La presse, sa journée et les oligarques
Les professionnels des médias célèbrent aujourd’hui, la journée de la liberté de la presse. A voir l’état du métier à travers le monde, il y a de quoi s’inquiéter et plus précisément dans la partie du monde qui se distribue les meilleurs classements et laisse le reste pour le « sud global ». Reporters sans frontières qui se donne le rôle de «gardiens de la liberté», mais qu’en réalité, cette organisation est le chien de ses maîtres oligarques qui sont une poignée à contrôler tout le paysage médiatique occidentale.

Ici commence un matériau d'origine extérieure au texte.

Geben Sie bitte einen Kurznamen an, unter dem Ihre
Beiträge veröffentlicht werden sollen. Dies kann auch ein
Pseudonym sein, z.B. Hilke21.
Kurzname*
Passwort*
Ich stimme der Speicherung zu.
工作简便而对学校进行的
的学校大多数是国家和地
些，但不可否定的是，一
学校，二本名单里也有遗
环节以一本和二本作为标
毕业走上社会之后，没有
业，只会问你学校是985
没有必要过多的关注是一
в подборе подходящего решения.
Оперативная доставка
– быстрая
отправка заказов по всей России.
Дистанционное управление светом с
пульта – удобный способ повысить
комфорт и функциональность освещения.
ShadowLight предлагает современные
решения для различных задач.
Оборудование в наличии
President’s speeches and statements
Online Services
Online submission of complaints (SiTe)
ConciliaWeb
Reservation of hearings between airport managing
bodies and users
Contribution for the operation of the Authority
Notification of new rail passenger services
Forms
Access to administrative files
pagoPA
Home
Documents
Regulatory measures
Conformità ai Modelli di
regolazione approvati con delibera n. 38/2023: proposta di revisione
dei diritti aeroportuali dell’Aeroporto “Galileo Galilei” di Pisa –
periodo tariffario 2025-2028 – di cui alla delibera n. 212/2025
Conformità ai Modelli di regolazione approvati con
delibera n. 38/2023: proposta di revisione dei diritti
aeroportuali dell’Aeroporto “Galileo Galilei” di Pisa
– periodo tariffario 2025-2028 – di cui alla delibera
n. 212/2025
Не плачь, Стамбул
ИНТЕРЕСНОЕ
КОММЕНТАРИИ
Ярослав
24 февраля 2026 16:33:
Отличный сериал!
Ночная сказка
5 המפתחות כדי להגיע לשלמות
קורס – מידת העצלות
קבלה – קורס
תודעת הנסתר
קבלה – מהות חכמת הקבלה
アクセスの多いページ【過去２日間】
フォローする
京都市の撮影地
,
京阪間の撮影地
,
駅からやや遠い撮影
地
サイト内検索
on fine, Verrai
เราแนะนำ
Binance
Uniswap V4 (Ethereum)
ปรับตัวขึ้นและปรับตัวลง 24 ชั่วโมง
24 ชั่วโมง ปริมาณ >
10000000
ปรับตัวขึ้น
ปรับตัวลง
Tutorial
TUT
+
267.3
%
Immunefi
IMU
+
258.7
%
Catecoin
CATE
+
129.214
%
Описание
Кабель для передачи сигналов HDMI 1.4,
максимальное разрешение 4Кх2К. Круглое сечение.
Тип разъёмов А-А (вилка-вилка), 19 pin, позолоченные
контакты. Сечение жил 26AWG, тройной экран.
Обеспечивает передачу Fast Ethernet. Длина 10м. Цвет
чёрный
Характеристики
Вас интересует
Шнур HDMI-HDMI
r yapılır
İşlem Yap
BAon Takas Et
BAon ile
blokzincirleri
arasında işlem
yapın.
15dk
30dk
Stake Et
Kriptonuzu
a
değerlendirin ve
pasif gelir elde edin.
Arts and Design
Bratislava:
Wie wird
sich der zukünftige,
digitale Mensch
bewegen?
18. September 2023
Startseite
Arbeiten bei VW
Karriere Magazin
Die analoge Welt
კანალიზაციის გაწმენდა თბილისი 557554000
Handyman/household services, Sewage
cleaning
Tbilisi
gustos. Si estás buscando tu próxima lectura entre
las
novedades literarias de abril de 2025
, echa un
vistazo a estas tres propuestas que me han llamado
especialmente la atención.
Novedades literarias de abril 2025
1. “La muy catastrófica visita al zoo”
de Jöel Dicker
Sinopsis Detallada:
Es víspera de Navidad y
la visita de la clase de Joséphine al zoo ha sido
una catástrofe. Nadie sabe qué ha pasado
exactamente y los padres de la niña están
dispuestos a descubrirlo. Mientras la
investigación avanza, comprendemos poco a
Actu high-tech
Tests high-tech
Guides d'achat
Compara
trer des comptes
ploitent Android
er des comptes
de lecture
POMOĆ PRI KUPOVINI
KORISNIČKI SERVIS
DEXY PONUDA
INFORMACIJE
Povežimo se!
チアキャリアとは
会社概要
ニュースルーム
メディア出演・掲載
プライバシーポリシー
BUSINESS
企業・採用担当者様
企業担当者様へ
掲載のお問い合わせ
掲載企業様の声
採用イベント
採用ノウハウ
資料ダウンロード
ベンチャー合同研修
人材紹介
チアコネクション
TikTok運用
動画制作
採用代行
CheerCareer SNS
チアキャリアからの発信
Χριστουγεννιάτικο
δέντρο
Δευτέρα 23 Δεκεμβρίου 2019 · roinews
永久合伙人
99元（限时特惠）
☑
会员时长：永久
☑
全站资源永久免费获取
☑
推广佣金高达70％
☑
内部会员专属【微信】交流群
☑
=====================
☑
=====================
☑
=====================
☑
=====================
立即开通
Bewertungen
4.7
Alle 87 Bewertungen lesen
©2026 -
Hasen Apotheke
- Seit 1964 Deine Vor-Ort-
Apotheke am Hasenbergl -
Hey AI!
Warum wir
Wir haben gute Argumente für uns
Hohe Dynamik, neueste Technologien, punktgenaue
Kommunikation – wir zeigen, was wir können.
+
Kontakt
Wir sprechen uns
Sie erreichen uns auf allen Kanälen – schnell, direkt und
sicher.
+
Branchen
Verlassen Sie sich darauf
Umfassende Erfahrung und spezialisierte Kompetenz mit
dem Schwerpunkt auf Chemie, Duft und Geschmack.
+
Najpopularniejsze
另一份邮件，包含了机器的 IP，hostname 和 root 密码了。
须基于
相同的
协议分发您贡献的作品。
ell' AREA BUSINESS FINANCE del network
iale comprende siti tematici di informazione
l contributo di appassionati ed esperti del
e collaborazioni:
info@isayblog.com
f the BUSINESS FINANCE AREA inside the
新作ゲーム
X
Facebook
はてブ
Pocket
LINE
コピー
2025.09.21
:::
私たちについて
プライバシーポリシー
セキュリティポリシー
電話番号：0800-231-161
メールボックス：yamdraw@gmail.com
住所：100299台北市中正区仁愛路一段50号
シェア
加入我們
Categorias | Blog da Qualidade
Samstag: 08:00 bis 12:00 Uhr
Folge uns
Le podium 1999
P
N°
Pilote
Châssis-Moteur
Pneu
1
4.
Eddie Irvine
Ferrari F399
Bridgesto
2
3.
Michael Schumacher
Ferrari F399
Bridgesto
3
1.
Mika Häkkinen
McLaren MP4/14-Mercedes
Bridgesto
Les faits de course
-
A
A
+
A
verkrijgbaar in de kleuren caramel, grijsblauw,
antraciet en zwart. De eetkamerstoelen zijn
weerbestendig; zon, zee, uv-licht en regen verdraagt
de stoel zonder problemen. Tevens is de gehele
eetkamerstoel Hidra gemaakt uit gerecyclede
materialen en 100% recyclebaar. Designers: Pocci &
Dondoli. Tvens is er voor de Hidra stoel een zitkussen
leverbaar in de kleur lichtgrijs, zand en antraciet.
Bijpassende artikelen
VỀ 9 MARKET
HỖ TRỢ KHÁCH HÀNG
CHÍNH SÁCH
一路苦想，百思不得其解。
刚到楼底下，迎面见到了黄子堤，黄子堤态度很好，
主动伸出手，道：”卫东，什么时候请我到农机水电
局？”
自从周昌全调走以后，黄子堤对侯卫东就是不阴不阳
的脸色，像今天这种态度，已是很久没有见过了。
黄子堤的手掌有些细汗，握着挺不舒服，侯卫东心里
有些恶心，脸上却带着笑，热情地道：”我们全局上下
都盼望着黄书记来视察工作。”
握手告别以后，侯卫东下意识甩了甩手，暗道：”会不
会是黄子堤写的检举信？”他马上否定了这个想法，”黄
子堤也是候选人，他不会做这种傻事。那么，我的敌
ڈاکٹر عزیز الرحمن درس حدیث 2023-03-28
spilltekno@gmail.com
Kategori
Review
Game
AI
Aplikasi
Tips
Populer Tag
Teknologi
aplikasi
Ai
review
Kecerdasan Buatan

Des notes, bonnes et mauvaises, en vois-tu en voilà, sont distribuées au gré des intérêts de groupuscules d’influence, très portés sur la manipulation sans vergogne. Ces types de personnes qui ne s’embarrassent d’aucune éthique et tentent de l’imposer aux professionnels, histoire de les « ligoter », pendant que les régimes très bien notés se permettent de tuer des journalistes par dizaines, sans avoir à dénoncer un mauvais classement. C’est le cas de l’horrible entité sioniste, dont les soldats ont assassiné près de 300 journalistes et se retrouve à un rang plutôt «honorable», comme RSF sait le dire avec des mots qui puent l’hypocrisie, le mensonge et l’indignité.
Comment cette organisation qui prétend défendre les journalistes n’a eu aucun mot pour les meurtres avec préméditation dont ont été victimes des confrères. Comment RSF a eu le culot d’intégrer l’entité sioniste dans son classement et lui octroyer la 111e place bien devant d’autres nations qui n’ont fermé aucun média, qu’il soit écrit ou audiovisuel, alors que cette entité sioniste tuent les journalistes sans aucune sommation. Par quelle absurdité les responsables de Reporters sans frontières ont pu croire que leurs confrères aux quatre coins du monde puissent donner le moindre crédit à un rapport vicié, malhonnête et totalement ridicule.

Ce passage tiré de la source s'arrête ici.